In Lebanon, Hezbollah now controls broad areas of political and social life and has become a state within a state. How can the “Party of God” be confronted.

After last week’s explosions, Beirut and all of Lebanon are in a state of shock. Well over a hundred dead, thousands injured, the city’s streets littered with rubble. Hundreds of thousands have lost their homes. And people’s anger is growing. Once again, the Lebanese government is proving unable to cope with disaster. Ever since the end of the civil war, the country has been saddled with a religious political system with proportional representation. The Iranian-funded Shiite Hezbollah in particular has Lebanon in a stranglehold. Hezbollah leaders are purportedly busy inspecting the harbour where 2,750 tons of ammonium nitrate apparently exploded.

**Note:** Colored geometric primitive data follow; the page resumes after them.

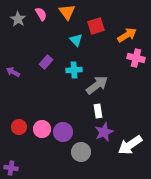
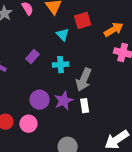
gray arrow: (97, 85) -> (84, 80), turned 150
purple circle: (63, 132) -> (40, 100), moved
purple star: (104, 132) -> (64, 101), moved

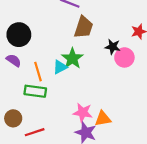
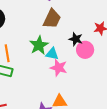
cyan triangle: (60, 67) -> (52, 54), moved, turned 32
pink star: (83, 113) -> (59, 68), moved

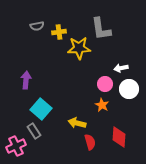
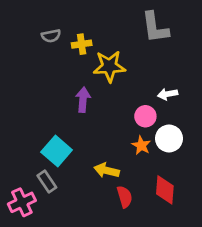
gray L-shape: (101, 29) -> (155, 27), moved
purple arrow: (26, 80) -> (83, 100), moved
white circle: (129, 89) -> (169, 138), moved

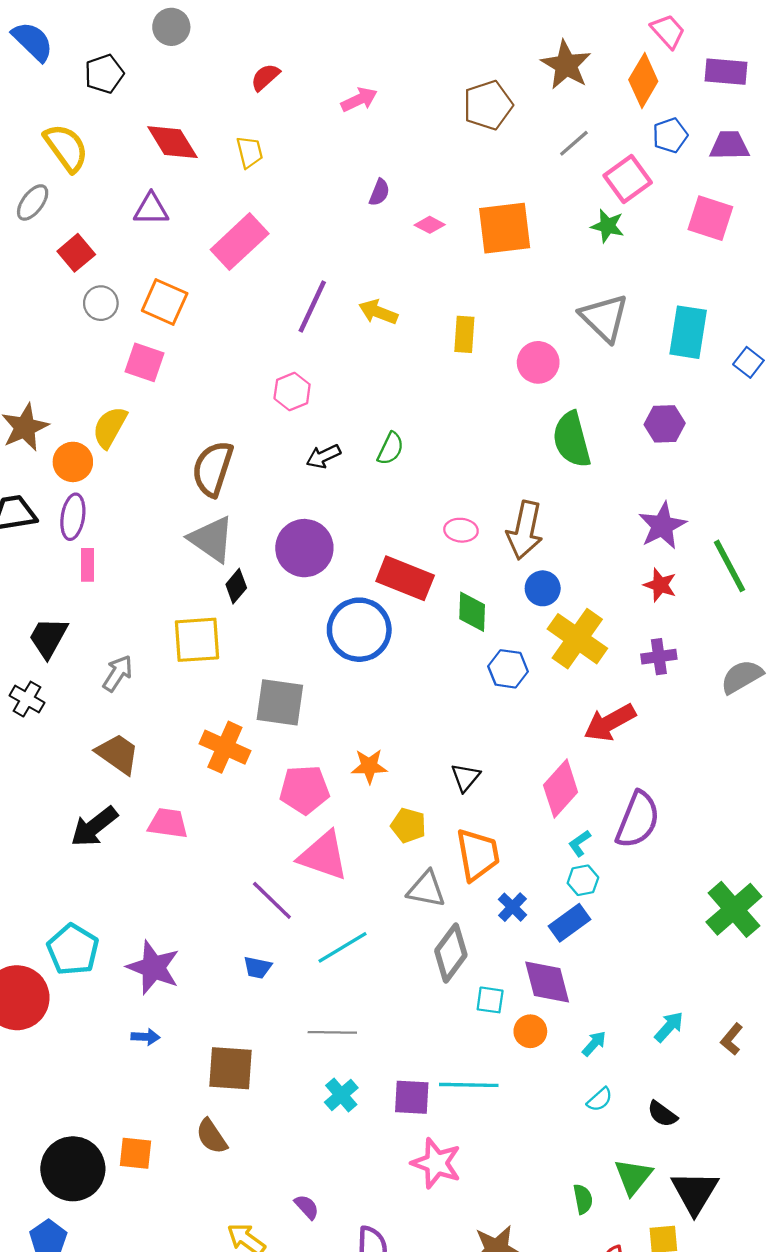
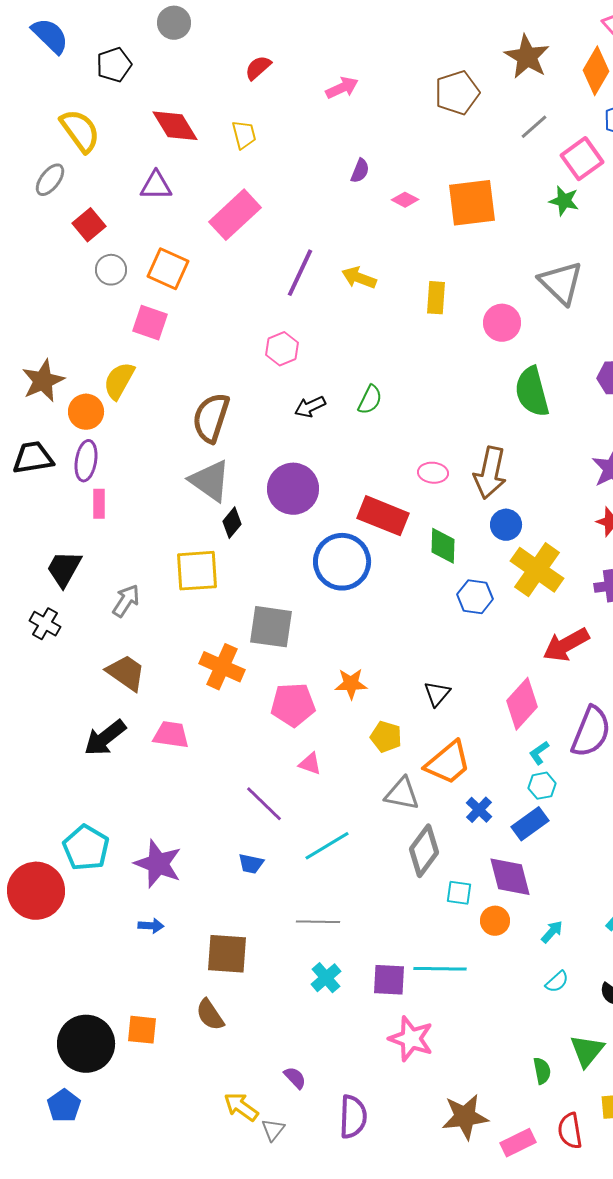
orange trapezoid: (478, 855) -> (448, 763), turned 60
pink triangle: (323, 856) -> (310, 764), size x0.5

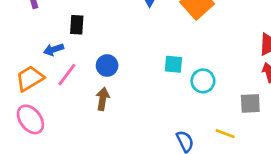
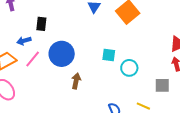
blue circle: (107, 65) -> (62, 54), size x1.6
brown arrow: (103, 99) -> (76, 81), moved

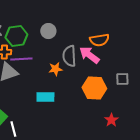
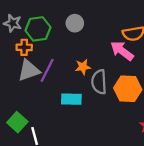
gray semicircle: (69, 56) -> (99, 82), moved
purple line: (21, 59) -> (47, 70), moved, turned -60

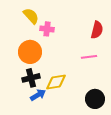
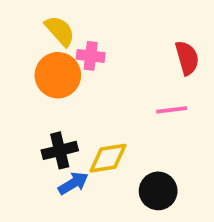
red semicircle: (97, 30) -> (187, 58), turned -30
orange circle: (30, 52) -> (58, 75), moved
black circle: (95, 99) -> (158, 191), moved

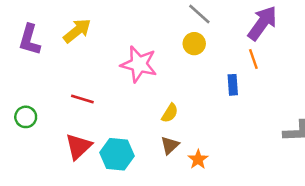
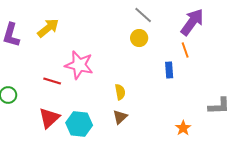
pink star: (139, 64) -> (79, 65), moved
yellow semicircle: (170, 113) -> (120, 92), turned -42
orange star: (198, 159) -> (183, 128), moved

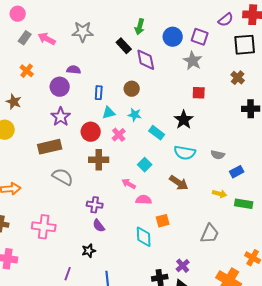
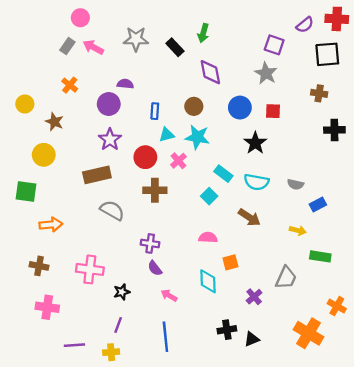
pink circle: (18, 14) -> (80, 18), moved
blue circle: (173, 37) -> (240, 108), moved
black rectangle: (124, 46) -> (175, 47), moved
brown cross: (238, 78) -> (319, 93), turned -32
cyan star: (135, 115) -> (197, 137), size x1.5
cyan rectangle: (157, 133) -> (223, 174), moved
pink arrow: (129, 184) -> (169, 295), moved
green rectangle: (244, 204) -> (320, 256), moved
black star: (89, 251) -> (122, 292), moved
purple cross: (183, 266) -> (254, 297), moved

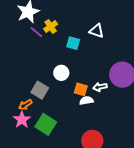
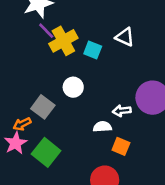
yellow cross: (51, 26) -> (63, 41), moved, size x1.5
orange square: (81, 89) -> (121, 146), moved

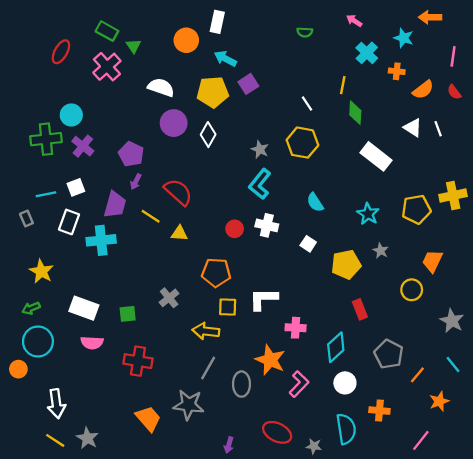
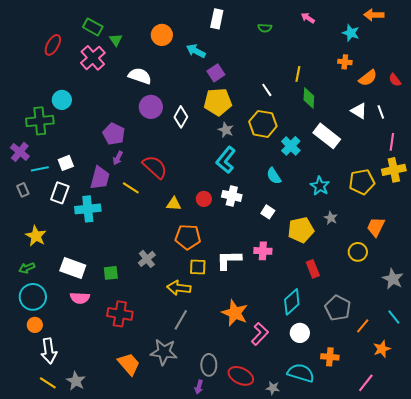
white rectangle: (217, 22) -> (217, 19), moved
cyan cross: (367, 53) -> (291, 146), moved
pink line: (453, 56) -> (392, 142), moved
yellow pentagon: (213, 92) -> (218, 102), moved
purple cross: (83, 146) -> (20, 152), moved
yellow triangle: (179, 233) -> (174, 204), moved
pink cross: (296, 328) -> (263, 251), moved
orange circle: (18, 369) -> (35, 325), moved
gray ellipse: (241, 384) -> (209, 365), moved
cyan semicircle: (346, 429) -> (301, 373), turned -64

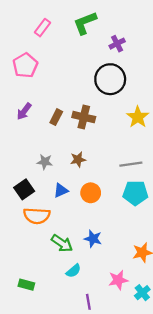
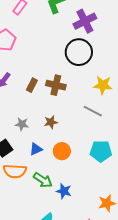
purple cross: (117, 44) -> (85, 21), size x1.6
yellow star: (138, 117) -> (103, 85), turned -30
gray line: (131, 164) -> (93, 111), moved, turned 36
green arrow: (62, 243) -> (43, 180), moved

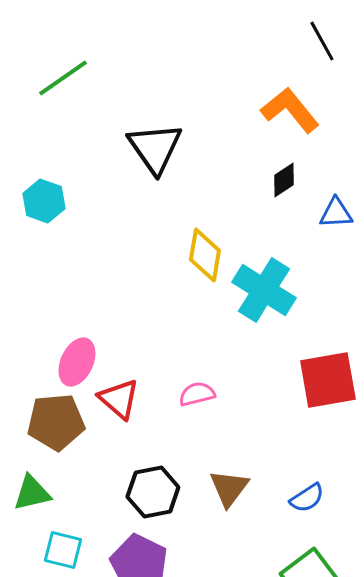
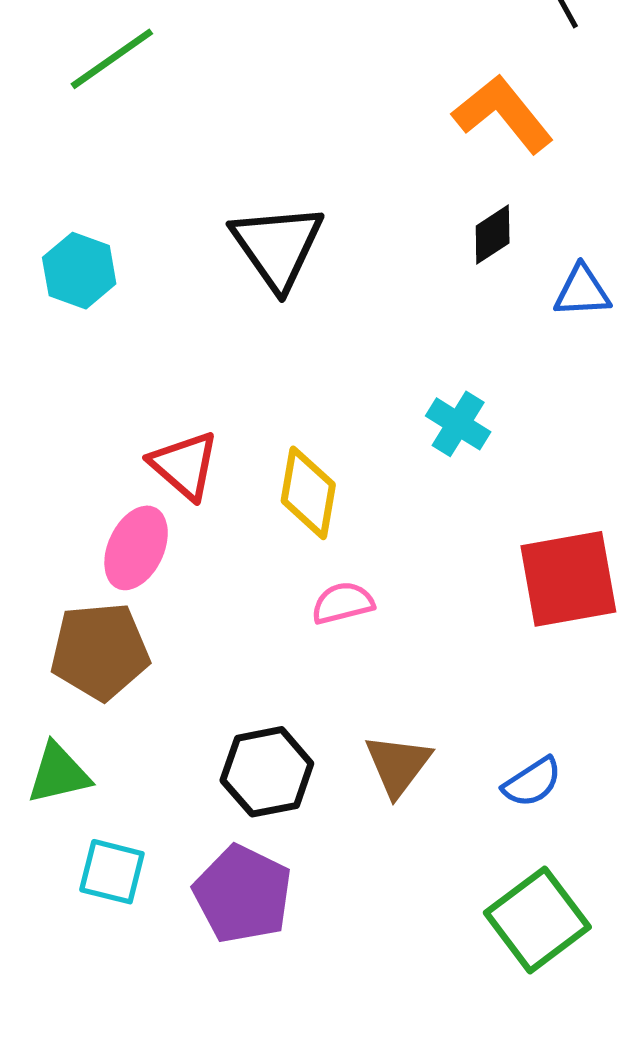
black triangle: (155, 148) -> (277, 247), moved
yellow diamond: (205, 255) -> (308, 493), moved
cyan cross: (264, 290) -> (458, 424), size x0.6
red triangle: (119, 399) -> (184, 465), moved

In Lebanon, no important political decisions are taken any more without Hezbollah, the Shiite “party of God”. Since the end of the civil war in 1990, multi-ethnic and multi-religious Lebanon has been exposed to growing political divisions. Supported and financed by Iran, Hezbollah now threatens to destabilize the country and the region. As a political party, Hezbollah holds two cabinet positions in the government. The Sunni Prime Minister Saad Hariri is dependent on the goodwill of Hassan Nasrallah, Hezbollah’s Secretary General − not least because Hezbollah’s militia is far stronger than the Lebanese army. In his impressive speeches, Nasrallah threatens not only Israel, but also the US. Israel sees Hezbollah as the extended arm of its arch- enemy Iran. A renewed war between Hezbollah and Israel would raze Lebanon to the ground and also cause considerable damage in Israel. Tensions between the US and Iran increase the risk of conflict. This film shows how Hezbollah has skillfully increased its power in recent years and developed into a state within a state. But there is growing resistance. Civil society forces are trying to overcome religious conflicts and use democratic means to break new ground.